Michael Winterbottom‘s The Look of Love, which I saw last night, was/is an almost entirely flat thing to sit through and is enlivened only by Steve Coogan‘s droll (if one-note) performance as British adult magazine and sex-biz entrepeneur Paul Raymond. An impressive recreation of ’60s and ’70s styles and mores, it’s a film that basically says that (a) erotic indulgence has its downside, (b) cocaine tends to fuck your life up and (c) it’s not a good idea to treat your daughter like a fellow bacchanalian. Fascinating!

Lynn Shelton‘s Touchy Feely, which I caught yesterday at noon, is utterly devoid of narrative energy. I started to develop an idea that it’s meant to be a piece of sly self-criticism and as such is a parody of a Lynn Shelton film. (And I’m saying this as a big fan of Humpday and one who was mildly okay with Your Sister’s Sister.) I felt narcotized and worn down by Touchy Feely — it slowly vacuumed out my life force. It’s about what happens when somewhat ordinary Seattle types (i.e., people who resemble Shelton or her friends) are either suddenly gifted with exceptional powers or talents or are suddenly left without them. It tries to get by on a faintly quirky Seattle sensibility, and I just sat there and slowly counted the minutes and napped for five-minute stretches.

James Ponsoldt‘s The Spectacular Now may be, as I’ve been told, a mildly intriguing sit but, as mentioned, I was shut out of yesterday morning’s press-and-industry screening. I guess I’ll catch the Tuesday noon show at the Eccles.

Joseph Gordon Levitt‘s Don Jon’s Addiction is, as I’ve said a couple of times, a decent character piece about the evolution of a Guido type (played by JGL). He starts out with a major porn addiction and a reliance on the Catholic church, and he ends up in a slightly more sensitive and open place. DJA could be a play if it wanted to, and it ends well. Tony Danza and Julianne Moore give the best supporting performances.

I should have seen Blue Caprice yesterday morning at 11:30 am Library showing, but I had to make a choice and I decided to see Touchy Feely instead — bad call.

I saw and reviewed The Summit on Friday — here‘s the link.
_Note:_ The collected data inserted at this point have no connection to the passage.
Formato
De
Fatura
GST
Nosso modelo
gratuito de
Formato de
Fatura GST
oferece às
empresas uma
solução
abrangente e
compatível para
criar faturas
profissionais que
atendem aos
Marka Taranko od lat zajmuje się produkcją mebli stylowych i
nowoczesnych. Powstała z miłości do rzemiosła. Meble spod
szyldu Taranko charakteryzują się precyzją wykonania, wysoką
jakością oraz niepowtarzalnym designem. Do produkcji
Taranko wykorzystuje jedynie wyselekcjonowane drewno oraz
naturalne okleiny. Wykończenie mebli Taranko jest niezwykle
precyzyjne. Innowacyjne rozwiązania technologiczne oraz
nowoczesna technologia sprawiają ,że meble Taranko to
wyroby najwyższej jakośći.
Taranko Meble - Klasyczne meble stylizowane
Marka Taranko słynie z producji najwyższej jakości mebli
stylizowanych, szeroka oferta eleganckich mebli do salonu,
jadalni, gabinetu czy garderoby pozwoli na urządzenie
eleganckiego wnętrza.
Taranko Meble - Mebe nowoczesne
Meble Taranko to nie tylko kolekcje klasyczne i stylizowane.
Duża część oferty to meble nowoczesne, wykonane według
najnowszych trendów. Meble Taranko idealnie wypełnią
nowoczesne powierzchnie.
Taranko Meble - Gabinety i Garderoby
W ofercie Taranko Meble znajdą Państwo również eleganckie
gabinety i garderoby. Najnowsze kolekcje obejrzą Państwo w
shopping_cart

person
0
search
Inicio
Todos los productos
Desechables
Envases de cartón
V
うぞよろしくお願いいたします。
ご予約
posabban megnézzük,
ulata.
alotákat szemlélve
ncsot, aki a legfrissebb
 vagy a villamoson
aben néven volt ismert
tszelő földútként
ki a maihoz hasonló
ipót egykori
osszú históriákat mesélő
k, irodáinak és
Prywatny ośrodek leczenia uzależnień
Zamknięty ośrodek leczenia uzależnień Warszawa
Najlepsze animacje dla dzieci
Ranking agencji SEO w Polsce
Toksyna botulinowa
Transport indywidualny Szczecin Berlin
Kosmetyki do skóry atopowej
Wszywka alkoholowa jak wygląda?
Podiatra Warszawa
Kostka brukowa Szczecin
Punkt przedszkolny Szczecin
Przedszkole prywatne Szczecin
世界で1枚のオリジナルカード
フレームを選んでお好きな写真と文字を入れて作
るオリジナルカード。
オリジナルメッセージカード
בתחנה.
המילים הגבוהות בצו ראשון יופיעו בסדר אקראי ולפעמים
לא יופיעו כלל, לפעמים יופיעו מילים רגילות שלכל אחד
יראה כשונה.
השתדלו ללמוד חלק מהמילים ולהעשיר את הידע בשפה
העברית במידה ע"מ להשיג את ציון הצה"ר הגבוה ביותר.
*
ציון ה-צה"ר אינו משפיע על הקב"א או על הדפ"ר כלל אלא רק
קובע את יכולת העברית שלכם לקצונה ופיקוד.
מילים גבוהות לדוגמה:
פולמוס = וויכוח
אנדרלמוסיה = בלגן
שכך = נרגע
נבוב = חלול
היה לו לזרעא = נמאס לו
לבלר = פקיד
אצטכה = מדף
Anne Fontaine‘s Two Mothers was a rank embarassment. It’s middle-aged female-fortified soft porn without the soft porn (which at least would have been something), and with atrocious dialogue. I think it might have worked better if it had been spoken in French (i.e., Fontaine’s native tongue), but that would be absurd for a film set in Australia. I walked out after…what, 35 or 40 minutes? Way too much smiling and good-vibing and tender sensitivity. I don’t want to hear another actor or actress say to their son or daughter “are you okay?” ever again.

I really wanted to see Jeff NicholsMud in Cannes last May, but I had left for Berlin by the time it screened at the very end of the festival. I begged and begged the distributor to let me attend two market screenings and the reps blew me off, and now that it’s viewable I’m not feeling the hunger. I’ll get to it when I get to it. Let them stew for a change.

Marc Silver and Gael Garcia Bernal‘s Who Is Dayani Cristal? is a doc-narrative hybrid that offers compassion and attempts to bestow dignity and heroism upon Mexican immigrants. For me it was almost a complete wash. Question #1: If you’re so dirt-poor you’re riding a freight train all the way through Mexico in order to scale a wall in Arizona, why do you have three kids? Doesn’t it make sense for you and your wife to jointly earn at least a half-decent wage before deciding to shoulder the burdens of parenthood? (Oh, I’m sorry — is that a politically incorrect thing to say?). Question #2: How is crudely tattooing your daughter’s name across your chest an expression of profound love? The tattoo-er might want to ponder the fact that his other two kids will probably feel a tad less loved if he does that…no? Question #3: If you’re using found footage of the dead body of your lead character, why the hell would you digitally erase his face? Show it or don’t show it, but never obscure anything through CG. That’s what cheap TV shows without clearances resort to.

Everyone has told me that Kill Your Darlings is a problem and to take my time seeing it.